Write a function that determines if a sequence of base pairs is DNA, RNA, or if
it is not possible to tell given the sequence provided. RNA has the base Uracil
("u"
) instead of the base Thymine ("t"
), so sequences with u’s are RNA,
sequences with t’s are DNA, and sequences with neither are unknown.
You can check if a string contains a character (or a longer substring) in R
using grepl(substring, string)
, so grepl("u", sequence)
will check if the
string in the sequence
variable has the base u
.
Name the function dna_or_rna()
and have it take sequence
as an argument.
Have the function return one of three outputs: "DNA"
, "RNA"
, or "UNKNOWN"
.
Call the function on each of the following sequences.

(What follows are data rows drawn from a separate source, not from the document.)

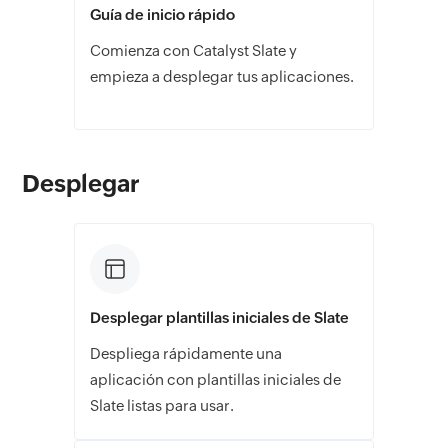
Guía de inicio rápido
Comienza con Catalyst Slate y
empieza a desplegar tus aplicaciones.
Desplegar
Desplegar plantillas iniciales de Slate
Despliega rápidamente una
aplicación con plantillas iniciales de
Slate listas para usar.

seq1 <- "ttgaatgccttacaactgatcattacacaggcggcatgaagcaaaaatatactgtgaaccaatgcaggcg"
seq2 <- "gauuauuccccacaaagggagugggauuaggagcugcaucauuuacaagagcagaauguuucaaaugcau"
seq3 <- "gaaagcaagaaaaggcaggcgaggaagggaagaagggggggaaacc"
Challenge (optional): Figure out how to make your function work with both upper and lower case letters, or even strings with mixed capitalization.